Saracens - Sorrell looks forward to his second semi-final

Apr 23, 2013

Sorrell looks forward to his second semi-final


Kevin Sorrell is preparing for his second Heineken Cup semi-final with Saracens, but for Sunday’s clash against Toulon at Twickenham he will be working in the stands as opposed to on the pitch.

Backs coach Sorrell won’t be taking to the pitch as he did in 2008, when he was part of a Saracens side that were narrowly beaten by would-be champions Munster.

Since his retirement from playing in 2010, Sorrell has been part of a backroom team that has helped take the club to the final four in both Europe and the Premiership and he believes that the clubs collective “journey” to this weekend’s Heineken Cup semi-final has been a rite of passage that the club have “earned” over the last four seasons.

He said: “We have never really earned the right to be involved in the later stages of the Heineken Cup until now; and to get there has been a massive positive in our journey as a club over the last four years,” said the former centre who made more than 300 appearances for Saracens.

Sunday’s game against Toulon maybe billed as the clubs biggest game in recent seasons in some quarters, but Sorrell insists Saracens will not deviate away from the one game at time mantra that has served them so well this season.

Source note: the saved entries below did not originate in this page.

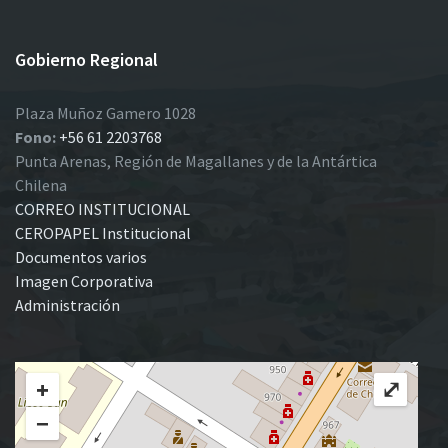
Gobierno Regional
Plaza Muñoz Gamero 1028
Fono:
+56 61 2203768
Punta Arenas, Región de Magallanes y de la Antártica
Chilena
CORREO INSTITUCIONAL
CEROPAPEL Institucional
Documentos varios
Imagen Corporativa
Administración
+
⤢
−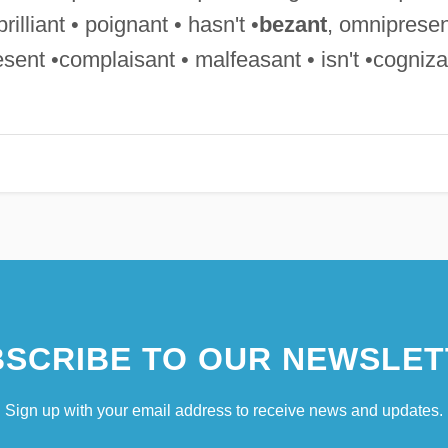
rilliant • poignant • hasn't •
bezant
, omnipresen
sent •complaisant • malfeasant • isn't •cogniza
SCRIBE TO OUR NEWSLET
Sign up with your email address to receive news and updates.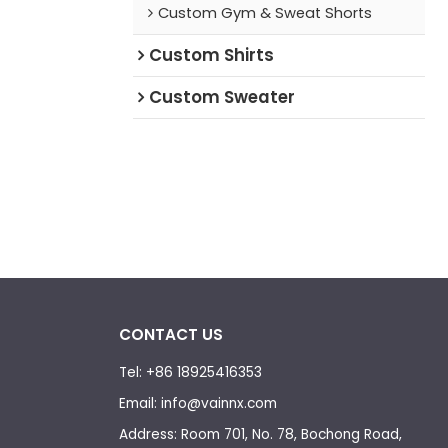
Custom Gym & Sweat Shorts
e Hoodie.
Custom Shirts
Custom Sweater
CONTACT US
Tel: +86 18925416353
Email: info@vainnx.com
Address: Room 701, No. 78, Bochong Road,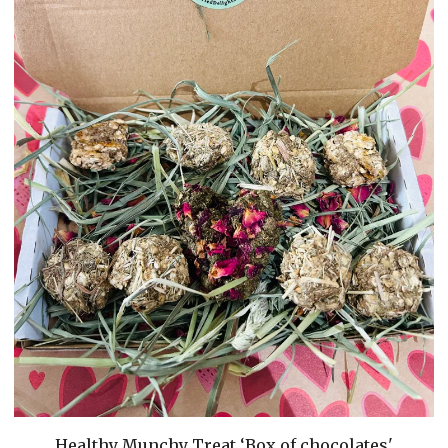
Healthy Munchy Treat ‘Box of chocolates'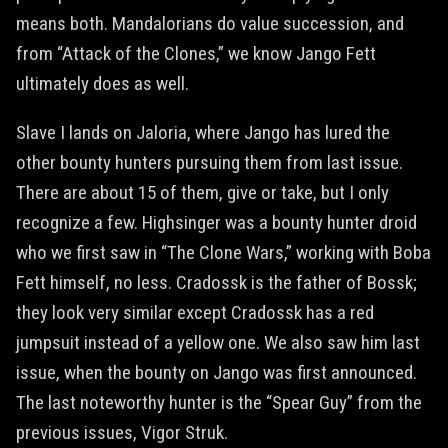
means both. Mandalorians do value succession, and
from “Attack of the Clones,” we know Jango Fett
ultimately does as well.
Slave I lands on Jaloria, where Jango has lured the
other bounty hunters pursuing them from last issue.
There are about 15 of them, give or take, but I only
recognize a few. Highsinger was a bounty hunter droid
who we first saw in “The Clone Wars,” working with Boba
Fett himself, no less. Cradossk is the father of Bossk;
they look very similar except Cradossk has a red
jumpsuit instead of a yellow one. We also saw him last
issue, when the bounty on Jango was first announced.
The last noteworthy hunter is the “Spear Guy” from the
previous issues, Vigor Struk.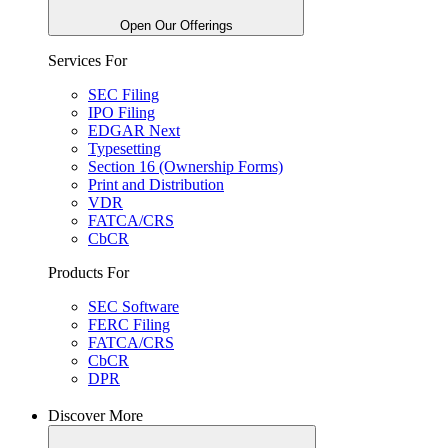
Open Our Offerings
Services For
SEC Filing
IPO Filing
EDGAR Next
Typesetting
Section 16 (Ownership Forms)
Print and Distribution
VDR
FATCA/CRS
CbCR
Products For
SEC Software
FERC Filing
FATCA/CRS
CbCR
DPR
Discover More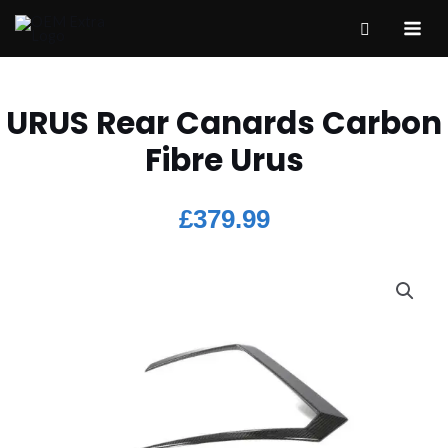
URUS Rear Canards Carbon
Fibre Urus
£
379.99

“The learning experience we’ve had as a club over this period has allowed us to develop the necessary mindset and composure in all games we play, not just semi-finals or finals.

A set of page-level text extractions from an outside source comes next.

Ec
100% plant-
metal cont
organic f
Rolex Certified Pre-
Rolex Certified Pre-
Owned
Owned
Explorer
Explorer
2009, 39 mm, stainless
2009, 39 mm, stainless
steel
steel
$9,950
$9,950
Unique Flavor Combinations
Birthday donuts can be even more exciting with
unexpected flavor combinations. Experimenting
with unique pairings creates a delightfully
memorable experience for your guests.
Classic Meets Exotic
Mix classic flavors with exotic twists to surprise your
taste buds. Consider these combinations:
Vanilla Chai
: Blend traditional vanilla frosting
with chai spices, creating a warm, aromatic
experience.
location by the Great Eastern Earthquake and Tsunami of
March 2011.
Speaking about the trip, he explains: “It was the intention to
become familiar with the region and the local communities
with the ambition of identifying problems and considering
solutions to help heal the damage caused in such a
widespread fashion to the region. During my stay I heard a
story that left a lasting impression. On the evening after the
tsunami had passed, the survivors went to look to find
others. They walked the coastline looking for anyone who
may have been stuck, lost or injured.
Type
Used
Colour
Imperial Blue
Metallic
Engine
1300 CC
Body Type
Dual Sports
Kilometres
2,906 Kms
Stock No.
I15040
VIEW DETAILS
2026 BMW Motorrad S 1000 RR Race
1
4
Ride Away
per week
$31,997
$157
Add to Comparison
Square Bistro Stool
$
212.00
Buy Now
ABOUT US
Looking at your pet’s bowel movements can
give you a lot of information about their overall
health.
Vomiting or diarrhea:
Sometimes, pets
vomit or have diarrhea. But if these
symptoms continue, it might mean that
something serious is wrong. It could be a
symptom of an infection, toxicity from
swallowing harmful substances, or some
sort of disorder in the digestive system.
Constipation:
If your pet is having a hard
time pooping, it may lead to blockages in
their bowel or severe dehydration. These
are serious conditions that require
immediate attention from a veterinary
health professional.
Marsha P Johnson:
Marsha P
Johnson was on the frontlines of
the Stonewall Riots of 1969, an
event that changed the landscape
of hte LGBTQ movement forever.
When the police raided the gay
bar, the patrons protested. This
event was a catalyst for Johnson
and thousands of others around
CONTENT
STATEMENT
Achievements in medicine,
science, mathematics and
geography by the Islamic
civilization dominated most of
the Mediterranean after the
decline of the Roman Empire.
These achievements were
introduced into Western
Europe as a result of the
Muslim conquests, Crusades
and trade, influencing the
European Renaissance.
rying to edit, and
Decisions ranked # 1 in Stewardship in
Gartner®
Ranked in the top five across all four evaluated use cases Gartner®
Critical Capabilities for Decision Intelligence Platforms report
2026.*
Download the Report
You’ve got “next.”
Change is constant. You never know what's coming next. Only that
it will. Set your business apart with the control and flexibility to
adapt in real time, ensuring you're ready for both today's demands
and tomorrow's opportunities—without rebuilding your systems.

“We treat every game the same and that mindset is something that will continue to be developed this weekend.  This type of mentality is something we pride on ourselves at the club, and we will prepare this week like we would any other.”

It is Saracens first semi-final appearance in this competition since 2008; when Saracens bowed out to eventual winners Munster.  Sorrell played that game alongside current first-team scrum-half Neil De Kock and fellow coach Paul Gustard, and despite his personal disappointment Sorrell believes that the collective motivation of the club is what spurs the survivors of 2008 on.

“The 2008 semi-final was a disappointment for us way back then, but it holds no significance for us in the here and now.

 “The guys who were around in 2008 don’t have any extra incentive to progress because of that experience.  Knowing Neil and Paul as I do, the motivation this Sunday is to create another memory as a club; not to exorcise any individual demons.”